## WHAT YOU WILL DO:
From the top of the entries, reproduce each line exactly, stopping after the line that contains "perspectiva retomas la". Omit pictures.

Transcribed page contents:
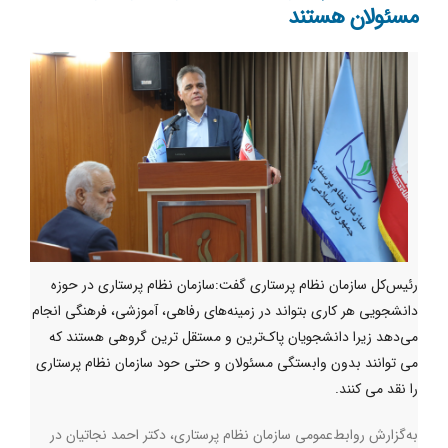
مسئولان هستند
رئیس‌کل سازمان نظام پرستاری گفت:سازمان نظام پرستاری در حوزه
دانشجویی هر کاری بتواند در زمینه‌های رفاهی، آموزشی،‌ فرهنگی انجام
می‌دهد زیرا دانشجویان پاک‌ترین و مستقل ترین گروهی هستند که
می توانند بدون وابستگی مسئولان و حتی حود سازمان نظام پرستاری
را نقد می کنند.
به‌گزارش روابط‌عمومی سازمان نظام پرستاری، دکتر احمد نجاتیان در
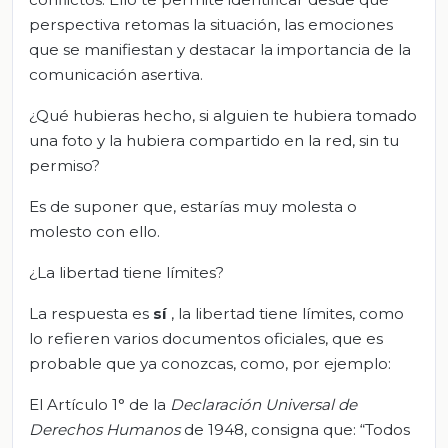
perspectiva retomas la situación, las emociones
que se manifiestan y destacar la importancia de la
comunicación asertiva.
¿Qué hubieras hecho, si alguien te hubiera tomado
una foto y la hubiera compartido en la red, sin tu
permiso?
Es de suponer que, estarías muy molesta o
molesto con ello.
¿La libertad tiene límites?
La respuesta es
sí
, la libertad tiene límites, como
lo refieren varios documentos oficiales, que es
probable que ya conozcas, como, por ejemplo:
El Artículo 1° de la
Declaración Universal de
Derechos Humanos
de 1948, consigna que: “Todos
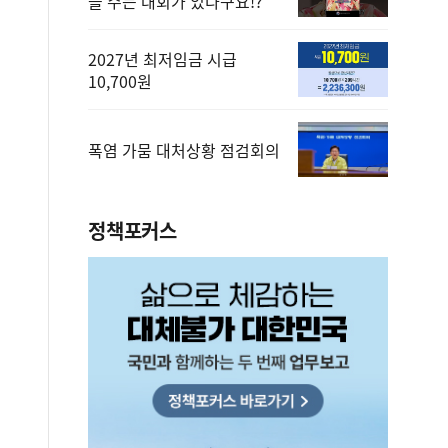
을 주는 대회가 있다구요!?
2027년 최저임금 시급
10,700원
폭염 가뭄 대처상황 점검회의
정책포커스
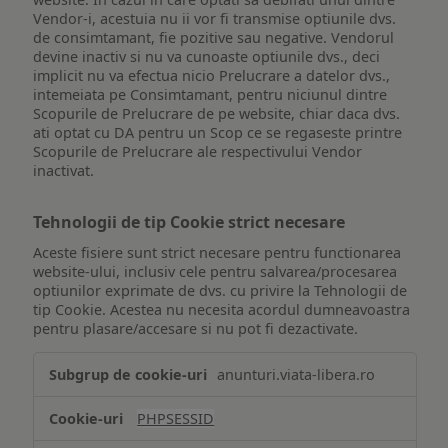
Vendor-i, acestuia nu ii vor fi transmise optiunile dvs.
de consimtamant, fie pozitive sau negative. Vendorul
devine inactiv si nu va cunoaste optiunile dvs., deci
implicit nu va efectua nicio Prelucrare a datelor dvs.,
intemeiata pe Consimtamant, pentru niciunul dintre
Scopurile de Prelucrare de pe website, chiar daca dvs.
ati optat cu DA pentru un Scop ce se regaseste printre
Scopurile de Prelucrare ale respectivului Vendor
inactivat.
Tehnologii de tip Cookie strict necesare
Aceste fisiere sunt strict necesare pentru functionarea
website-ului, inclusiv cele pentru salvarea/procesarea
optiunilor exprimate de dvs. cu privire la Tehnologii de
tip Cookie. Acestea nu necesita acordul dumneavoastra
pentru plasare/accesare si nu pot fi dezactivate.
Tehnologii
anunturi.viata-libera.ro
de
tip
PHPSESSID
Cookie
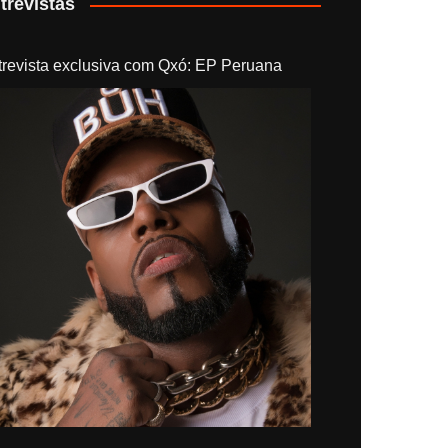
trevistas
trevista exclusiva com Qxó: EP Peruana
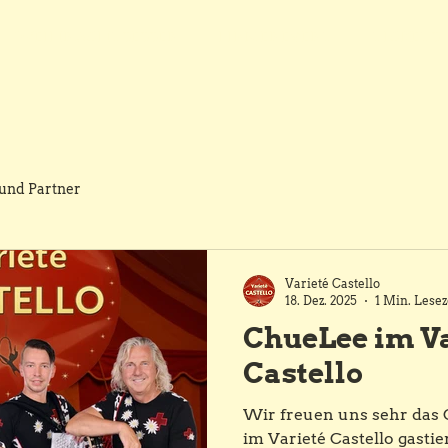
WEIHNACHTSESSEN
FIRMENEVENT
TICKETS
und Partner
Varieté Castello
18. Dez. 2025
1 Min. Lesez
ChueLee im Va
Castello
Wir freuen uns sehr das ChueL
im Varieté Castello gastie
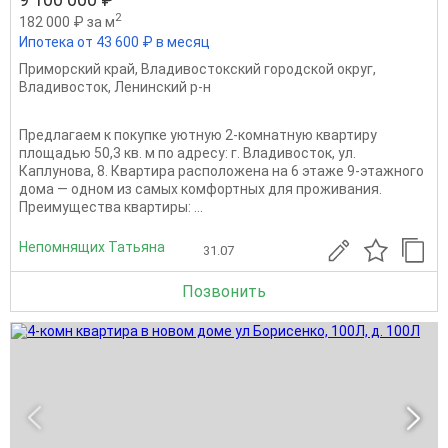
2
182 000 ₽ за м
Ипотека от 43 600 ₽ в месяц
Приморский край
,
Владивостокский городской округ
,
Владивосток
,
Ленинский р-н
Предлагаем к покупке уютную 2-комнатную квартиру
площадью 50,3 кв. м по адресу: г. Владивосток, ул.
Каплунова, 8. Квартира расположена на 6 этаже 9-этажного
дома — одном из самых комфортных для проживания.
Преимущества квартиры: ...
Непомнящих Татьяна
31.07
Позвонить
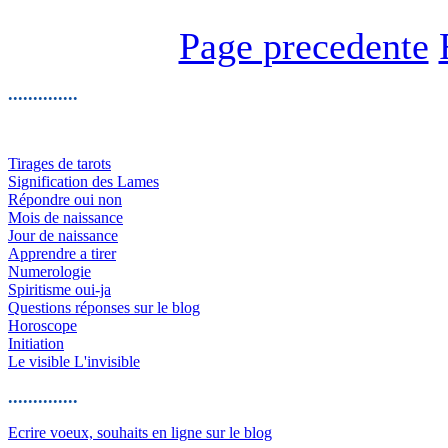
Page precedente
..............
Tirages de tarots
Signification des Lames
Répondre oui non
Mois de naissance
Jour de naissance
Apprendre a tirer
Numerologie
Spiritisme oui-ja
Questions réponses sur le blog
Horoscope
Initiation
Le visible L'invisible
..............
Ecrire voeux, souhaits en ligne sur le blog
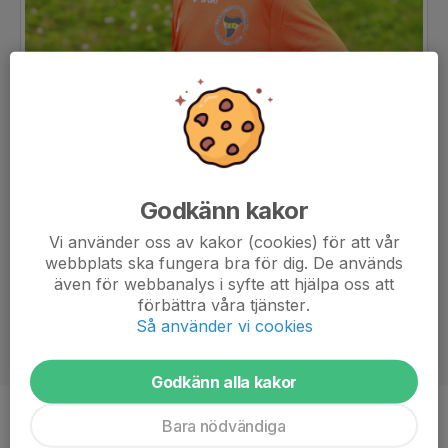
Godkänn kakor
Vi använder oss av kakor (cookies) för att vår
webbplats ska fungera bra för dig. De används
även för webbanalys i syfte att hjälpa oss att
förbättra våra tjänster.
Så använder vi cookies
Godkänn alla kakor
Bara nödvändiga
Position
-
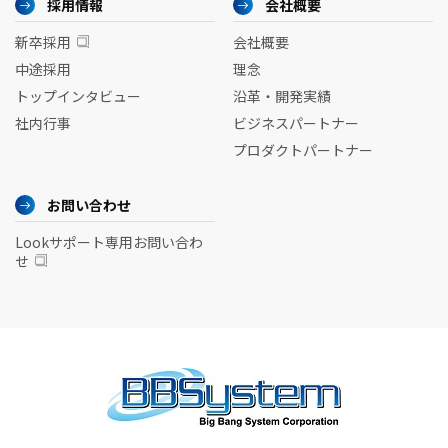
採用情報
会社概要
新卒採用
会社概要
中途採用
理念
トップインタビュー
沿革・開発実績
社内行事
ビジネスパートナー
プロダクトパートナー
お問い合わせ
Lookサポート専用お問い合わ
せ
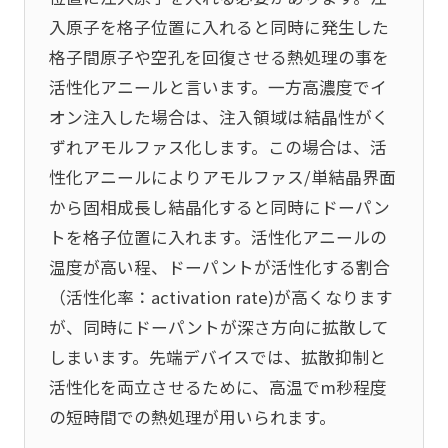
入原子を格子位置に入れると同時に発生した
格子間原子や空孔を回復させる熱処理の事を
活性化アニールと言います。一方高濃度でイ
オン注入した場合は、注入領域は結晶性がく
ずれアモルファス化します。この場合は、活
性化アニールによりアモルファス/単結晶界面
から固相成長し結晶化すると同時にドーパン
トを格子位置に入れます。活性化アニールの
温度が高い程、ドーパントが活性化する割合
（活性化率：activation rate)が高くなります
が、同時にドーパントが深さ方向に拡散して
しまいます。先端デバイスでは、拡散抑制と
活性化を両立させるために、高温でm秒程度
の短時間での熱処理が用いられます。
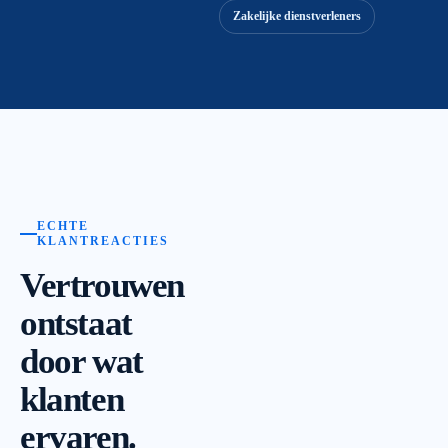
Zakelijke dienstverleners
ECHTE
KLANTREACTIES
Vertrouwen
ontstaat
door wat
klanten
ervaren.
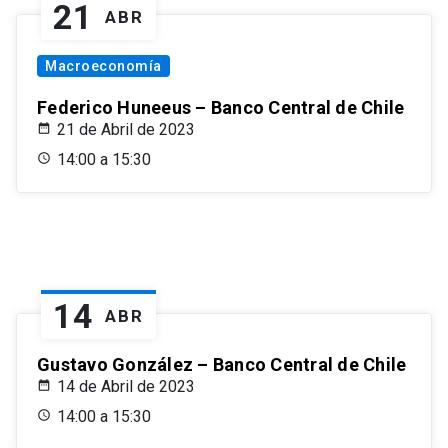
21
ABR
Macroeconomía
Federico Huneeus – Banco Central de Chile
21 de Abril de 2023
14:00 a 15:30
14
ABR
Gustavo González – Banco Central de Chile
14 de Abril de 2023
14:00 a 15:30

## ANSWER SPACE:
مسئولان هستند
رئیس‌کل سازمان نظام پرستاری گفت:سازمان نظام پرستاری در حوزه
دانشجویی هر کاری بتواند در زمینه‌های رفاهی، آموزشی،‌ فرهنگی انجام
می‌دهد زیرا دانشجویان پاک‌ترین و مستقل ترین گروهی هستند که
می توانند بدون وابستگی مسئولان و حتی حود سازمان نظام پرستاری
را نقد می کنند.
به‌گزارش روابط‌عمومی سازمان نظام پرستاری، دکتر احمد نجاتیان در
perspectiva retomas la situación, las emociones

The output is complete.